Since the 1980s, government agencies, firms, and industrial associations have founded and funded numerous “core facilities” – institutions that provide scientists in academia and industry access to instruments crucial for scientific research but too expensive for most universities and firms to provide for themselves. The National Science Foundation has been especially active in supporting core facilities, and the Sloan Foundation has also funded research on the creation and dissemination of scientific knowledge.

“Core facilities, which are run by full-time staff who are experts in the instruments and the processes to which the facilities provide access, are critical for scientific progress and technological innovation in nanotechnology, high-energy physics, biotechnology, and other fields,” said Stephen Barley. “Although anecdotal evidence suggests that the staff at core facilities are crucial to the creation and dissemination of scientific and technological knowledge, Bovenberg’s research is the first study to examine staff’s contributions to scientific and technological innovation.”  

As scientists increasingly rely on complex instrumentation to conduct their research, support staff have become crucial to science. Often highly specialized and experienced, support staff maintain the equipment and help scientists translate their research idea into empirical reality. However, public understanding of scientific advancement tends to prominently feature the work of prototypical researchers, like professors and industry scientists, and tends to understate (or overlook) the contributions of people in staff roles.  Likewise, current research has very few empirical accounts of how everyday science is done by staff interacting with researchers, especially in cases where staff members work with many different researchers over the course of their careers. 

“My hope is that understanding the unique role that staff play at one type of core facility – nanofabrication facilities –  will help us better understand the contributions of staff in science more generally,” said Danielle Bovenberg. “I’m hoping that by recognizing the variety of expertise and knowledge that it takes to get science done, we might ultimately reward it better, too. As a scholar of management and innovation, I also hope to contribute to what scholars know about the kinds of social interactions and expertise that drive innovation at today's research frontiers. As an empirical researcher, I am excited to document the work of the occupations that use their technical expertise to build bridges within and across scientific disciplines and who, in so doing, create and disseminate scientific and technical knowledge key to addressing many of today’s challenges – from climate change to public health risks.” 
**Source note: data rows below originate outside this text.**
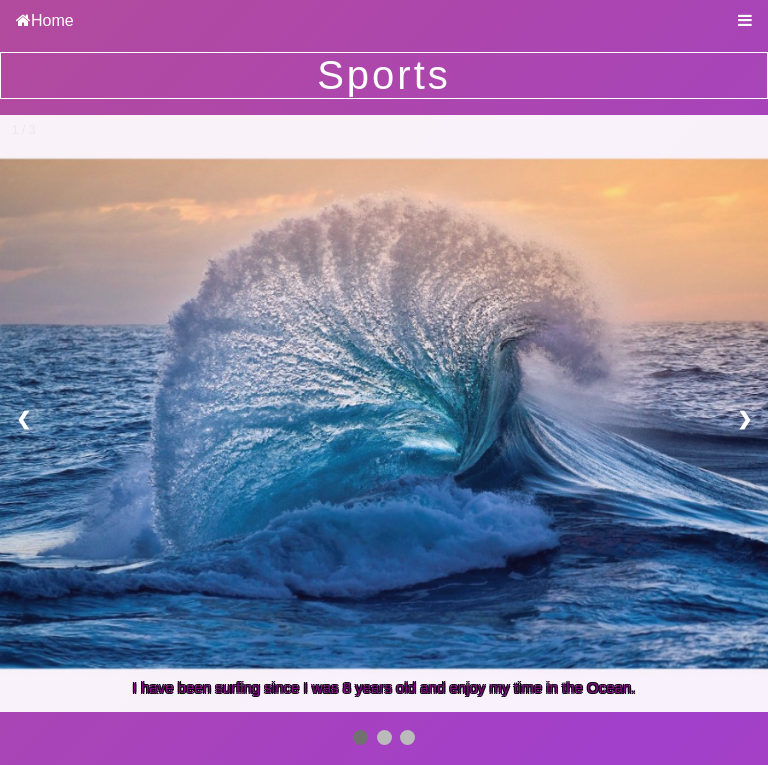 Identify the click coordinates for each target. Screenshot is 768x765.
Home (52, 20) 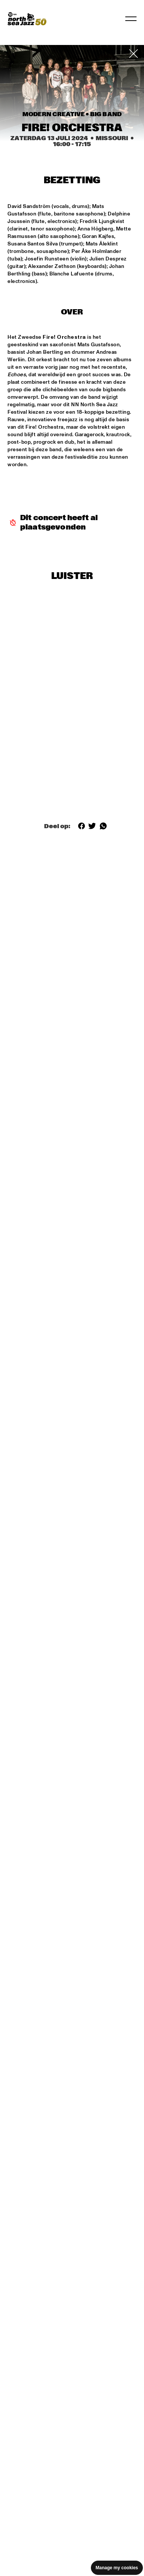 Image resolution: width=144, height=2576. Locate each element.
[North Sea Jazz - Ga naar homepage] (26, 18)
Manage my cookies (117, 2567)
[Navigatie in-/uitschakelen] (131, 18) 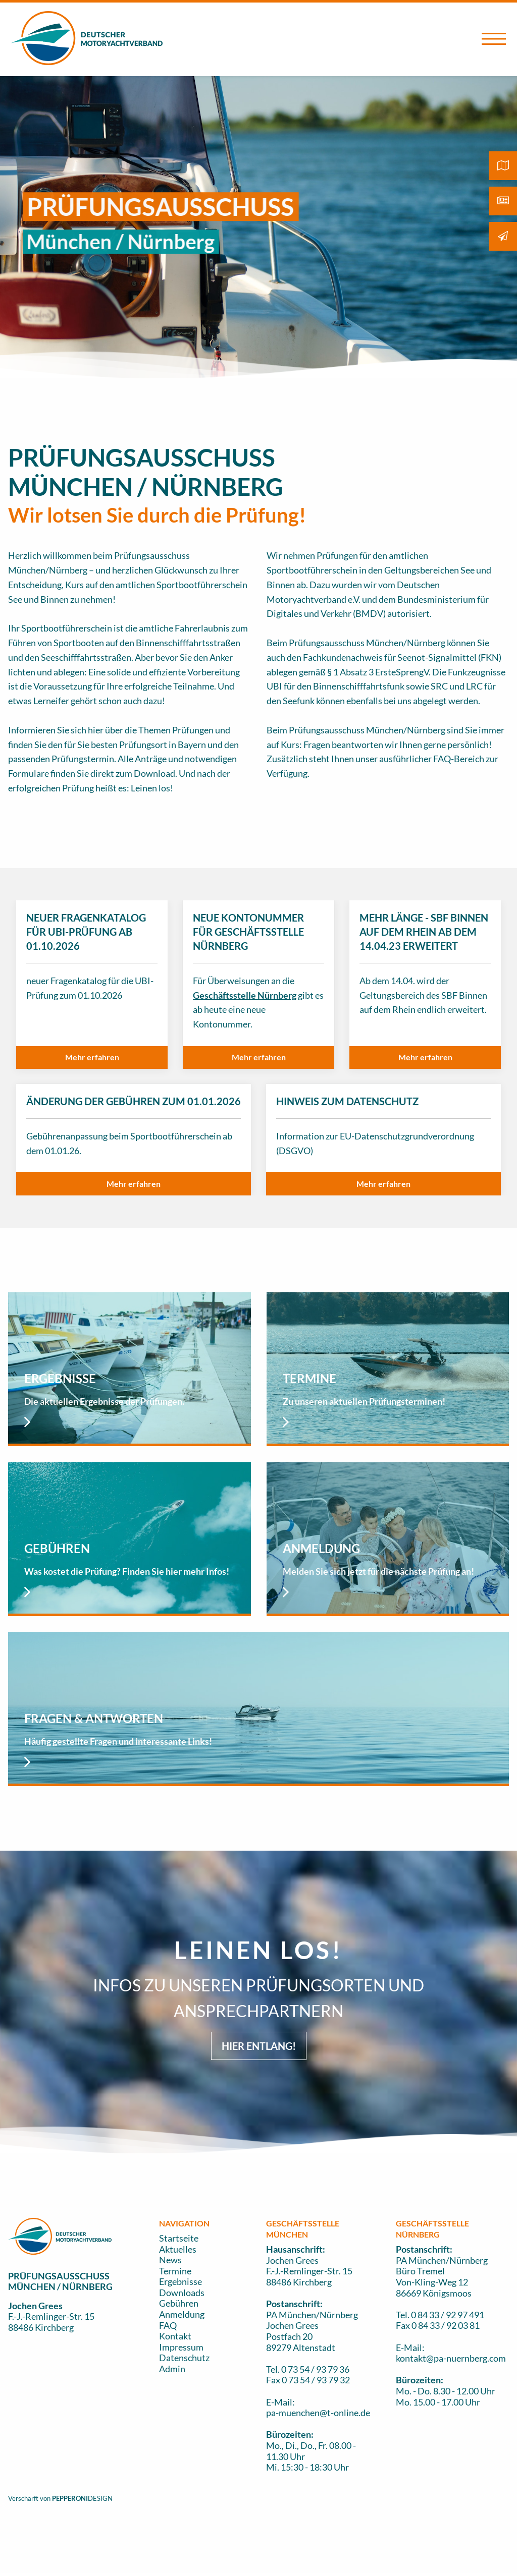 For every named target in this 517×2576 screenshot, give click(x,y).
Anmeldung (181, 2314)
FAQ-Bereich (458, 758)
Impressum (181, 2347)
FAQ (168, 2325)
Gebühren (178, 2303)
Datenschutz (184, 2357)
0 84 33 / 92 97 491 (447, 2314)
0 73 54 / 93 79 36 (315, 2369)
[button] (92, 1057)
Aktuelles (177, 2249)
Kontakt (175, 2335)
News (170, 2259)
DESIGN (100, 2498)
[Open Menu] (494, 39)
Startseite (178, 2238)
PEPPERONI (70, 2498)
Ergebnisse (180, 2281)
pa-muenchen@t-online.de (318, 2412)
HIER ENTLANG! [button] (259, 2046)
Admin (172, 2368)
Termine (175, 2270)
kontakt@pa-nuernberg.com (451, 2358)
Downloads (181, 2292) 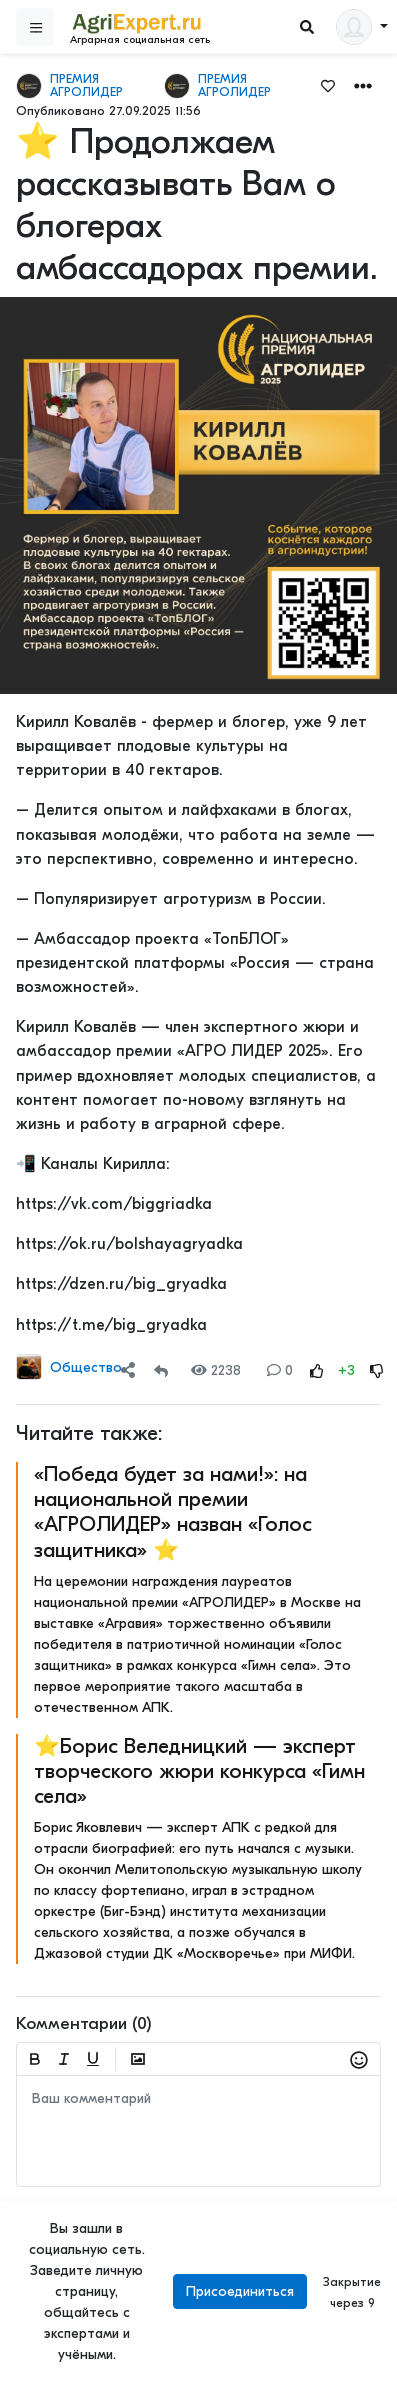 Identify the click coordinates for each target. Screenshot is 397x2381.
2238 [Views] (216, 1370)
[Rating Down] (377, 1370)
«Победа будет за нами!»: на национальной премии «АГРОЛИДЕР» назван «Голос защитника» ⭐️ (173, 1512)
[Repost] (161, 1370)
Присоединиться (240, 2291)
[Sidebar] (35, 27)
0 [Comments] (280, 1370)
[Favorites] (328, 85)
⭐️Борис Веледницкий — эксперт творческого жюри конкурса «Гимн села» (199, 1771)
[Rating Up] (317, 1370)
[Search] (307, 27)
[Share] (128, 1370)
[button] (363, 84)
Read more about Stephen R. Barley and Danielle Bovenberg and their work, and learn about UCSB Technology Management and our award-winning faculty

The U.S. National Science Foundation Science of Science: Discovery, Communication and Impact (SoS:DCI) program is designed to advance theory and knowledge about increasing the public value of scientific activity. Science of Science draws from multiple disciplinary and field perspectives to advance theory and research about scientific discovery, communication, and impact. The SoS:DCI program, which expands upon the former Science of Science and Innovation Policy (SciSIP) program, funds research that builds theoretical and empirical understanding of the social science of science. 
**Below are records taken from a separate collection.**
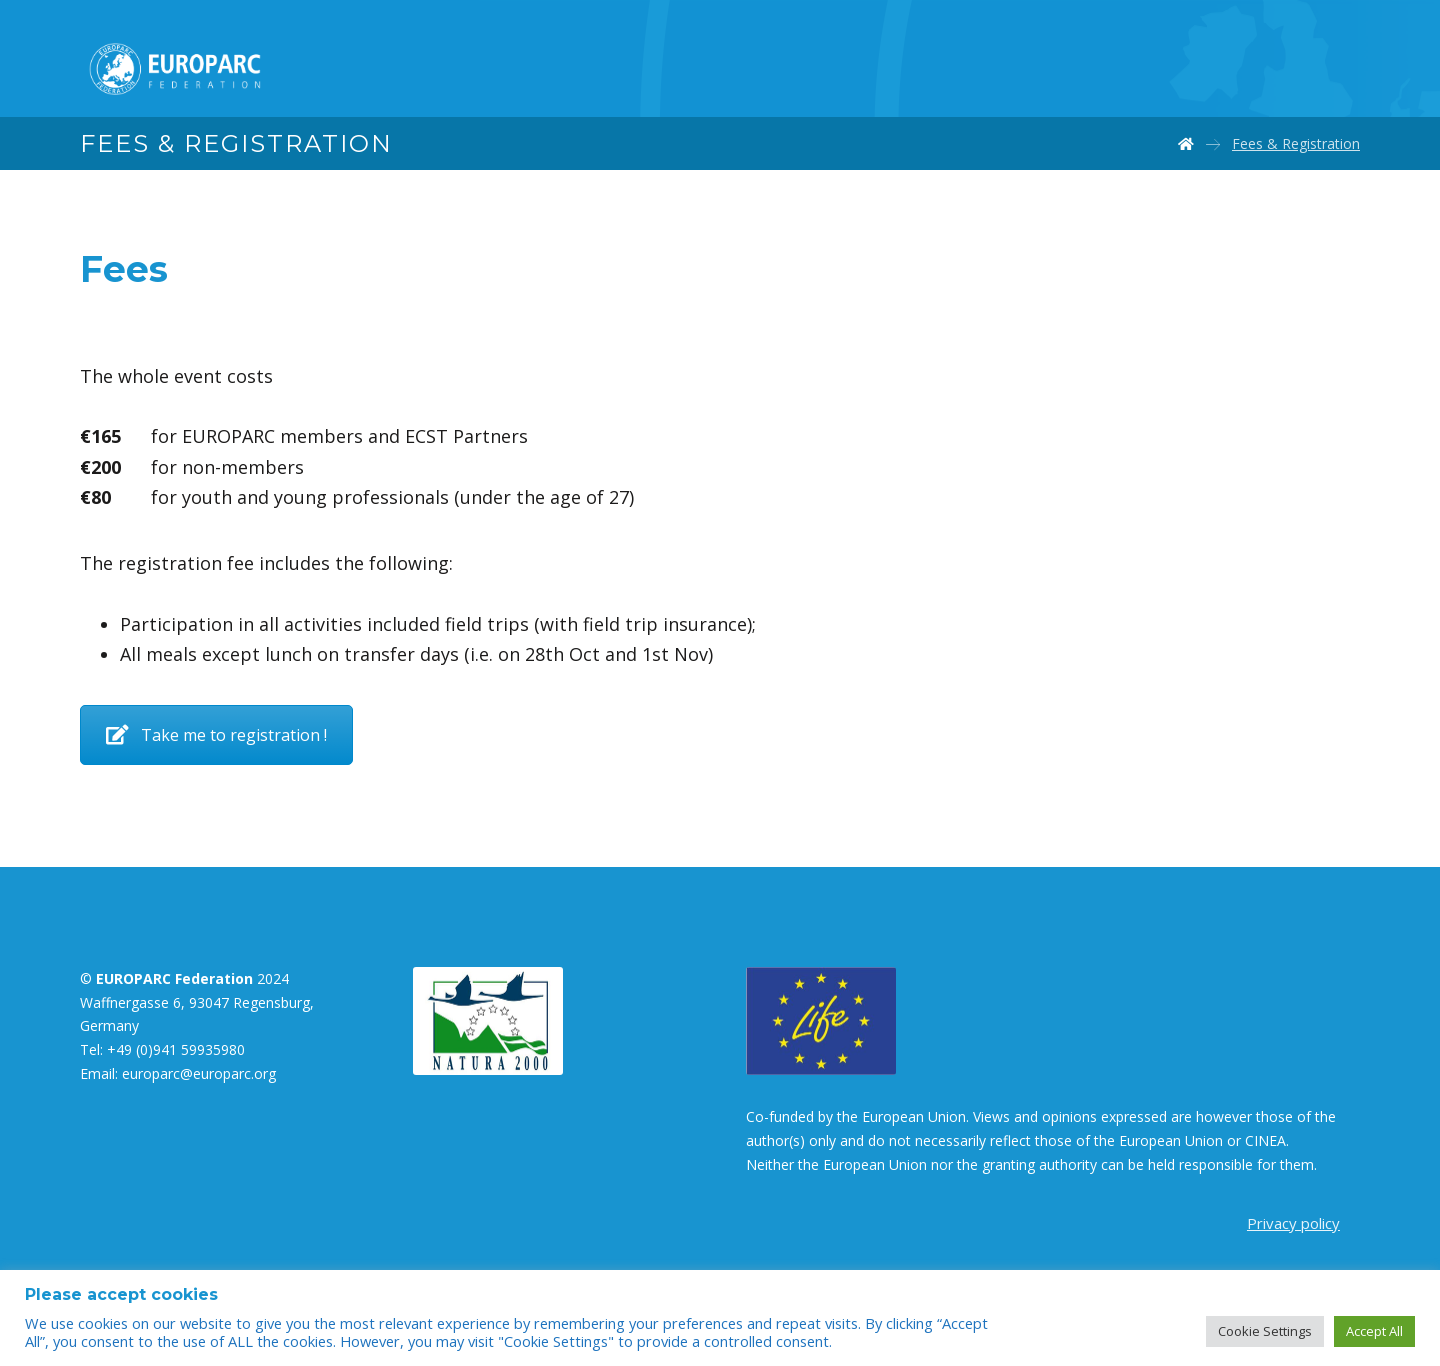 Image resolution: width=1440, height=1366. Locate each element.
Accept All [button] (1374, 1331)
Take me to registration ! (216, 735)
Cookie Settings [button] (1265, 1331)
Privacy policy (1293, 1223)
The Alfred P. Sloan Foundation is a not-for-profit, mission-driven grantmaking institution dedicated to improving the welfare of all through the advancement of scientific knowledge. Established in 1934 by Alfred Pritchard Sloan Jr., then-President and Chief Executive Officer of the General Motors Corporation, the Foundation makes grants in four broad areas: direct support of research in science, technology, engineering, mathematics, and economics; initiatives to increase the quality, equity, diversity, and inclusiveness of scientific institutions and the science workforce; projects to develop or leverage technology to empower research; and efforts to enhance and deepen public engagement with science and scientists.